Citibank analyst Tom Fitzpatrick believes that the bitcoin market now resembles the gold market in the 1970s.
Dollar inflation in the 70s led to increased demand for gold. In 1971, US President Richard Nixon introduced a series of reforms, abandoning the peg of the dollar to gold and the Bretton woods system. Over the next 50 years, gold showed steady growth.
According to Fitzpatrick, the high inflation of the dollar recently gives grounds for comparing bitcoin with gold. In his new report "Bitcoin: Gold of the XXI century", he writes: "The movement of bitcoin occurred as a result of the Great financial crisis of 2008, when there were new changes in the monetary regime and we fell to zero interest rates."
Fitzpatrick notes that the first bull cycle in the bitcoin market occurred in 2011-2013. As a result, the price increased by 555 times. Currently, financial incentives against the backdrop of the coronavirus pandemic are creating conditions similar to the 1970s, he says.
The analyst also provides a graph suggesting goals for bitcoin above $300,000 by the end of 2021. The four-year bull cycle after 2011 and the ascending channel since 2013, in his opinion, draw a growth of 102 times from the 2018 lows of $3,200.

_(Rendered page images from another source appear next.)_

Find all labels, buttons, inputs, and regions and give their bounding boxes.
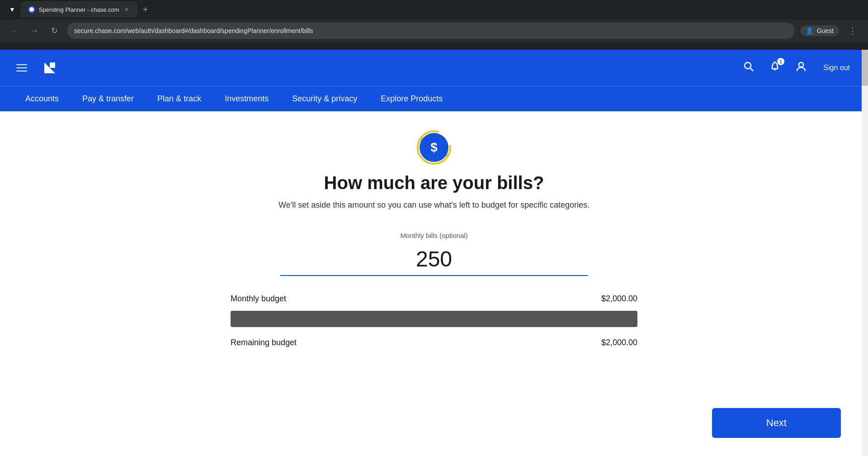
- spending-planner-icon: $: [416, 129, 452, 166]
- bills-input-group: Monthly bills (optional): [280, 232, 588, 276]
- header-right: 1 Sign out: [741, 59, 854, 77]
- browser-toolbar: ← → ↻ 👤 Guest ⋮: [0, 19, 868, 43]
- account-button[interactable]: [793, 59, 809, 77]
- bills-input-label: Monthly bills (optional): [280, 232, 588, 239]
- hamburger-line-2: [16, 67, 27, 68]
- nav-item-accounts[interactable]: Accounts: [14, 90, 70, 107]
- header-left: [14, 58, 60, 78]
- nav-item-pay-transfer[interactable]: Pay & transfer: [71, 90, 145, 107]
- nav-item-security-privacy[interactable]: Security & privacy: [281, 90, 368, 107]
- notification-badge: 1: [777, 58, 784, 65]
- bills-input[interactable]: [280, 243, 588, 276]
- hamburger-menu-button[interactable]: [14, 62, 29, 73]
- bills-form: Monthly bills (optional): [280, 232, 588, 294]
- spending-icon-dollar: $: [430, 140, 438, 155]
- tab-close-button[interactable]: ×: [123, 5, 130, 14]
- active-tab[interactable]: Spending Planner - chase.com ×: [21, 1, 137, 18]
- scrollbar-track[interactable]: [862, 50, 868, 456]
- address-bar[interactable]: [67, 23, 795, 39]
- tab-favicon: [28, 6, 35, 13]
- browser-profile[interactable]: 👤 Guest: [800, 25, 839, 36]
- notifications-button[interactable]: 1: [767, 59, 783, 77]
- page-subtitle: We'll set aside this amount so you can u…: [278, 200, 590, 210]
- chase-logo: [40, 58, 60, 78]
- browser-tabs: ▼ Spending Planner - chase.com × +: [0, 0, 868, 19]
- svg-point-0: [29, 7, 34, 12]
- chase-navigation: Accounts Pay & transfer Plan & track Inv…: [0, 86, 868, 111]
- nav-item-explore-products[interactable]: Explore Products: [370, 90, 453, 107]
- svg-point-10: [799, 62, 803, 67]
- main-content: $ How much are your bills? We'll set asi…: [0, 111, 868, 428]
- remaining-budget-label: Remaining budget: [231, 338, 297, 347]
- tab-title: Spending Planner - chase.com: [39, 6, 119, 13]
- tab-group-button[interactable]: ▼: [5, 3, 19, 16]
- scrollbar-thumb[interactable]: [862, 50, 868, 86]
- remaining-budget-row: Remaining budget $2,000.00: [231, 338, 637, 347]
- sign-out-button[interactable]: Sign out: [820, 62, 854, 74]
- svg-line-7: [750, 68, 754, 71]
- next-button[interactable]: Next: [712, 408, 841, 438]
- budget-bar-fill: [231, 311, 637, 327]
- hamburger-line-1: [16, 64, 27, 65]
- profile-icon: 👤: [806, 27, 813, 34]
- budget-section: Monthly budget $2,000.00 Remaining budge…: [231, 294, 637, 347]
- profile-label: Guest: [817, 27, 834, 34]
- nav-item-plan-track[interactable]: Plan & track: [146, 90, 212, 107]
- remaining-budget-value: $2,000.00: [601, 338, 637, 347]
- hamburger-line-3: [16, 71, 27, 71]
- chase-header: 1 Sign out: [0, 50, 868, 86]
- forward-button[interactable]: →: [27, 24, 42, 38]
- monthly-budget-label: Monthly budget: [231, 294, 286, 304]
- nav-item-investments[interactable]: Investments: [214, 90, 279, 107]
- budget-bar-container: [231, 311, 637, 327]
- back-button[interactable]: ←: [7, 24, 22, 38]
- svg-point-6: [745, 62, 751, 69]
- page-title: How much are your bills?: [324, 173, 544, 193]
- search-button[interactable]: [741, 59, 756, 77]
- spending-icon-circle: $: [420, 133, 448, 162]
- browser-chrome: ▼ Spending Planner - chase.com × + ← → ↻…: [0, 0, 868, 50]
- monthly-budget-value: $2,000.00: [601, 294, 637, 304]
- new-tab-button[interactable]: +: [139, 3, 152, 17]
- browser-menu-button[interactable]: ⋮: [844, 24, 861, 38]
- reload-button[interactable]: ↻: [47, 24, 61, 38]
- monthly-budget-row: Monthly budget $2,000.00: [231, 294, 637, 304]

"Price movements have become much more symmetrical over the past seven years, forming a well-defined channel that allows you to predict an upward movement in a segment similar to the last rally in 2017," he writes.
In another report, Fitzpatrick also predicts a rise in gold to $4 000 – 8 000 expecting an imminent economic crisis. In the past, the analyst has repeatedly warned about the impending collapse of the stock market and predicted the growth of gold against this background.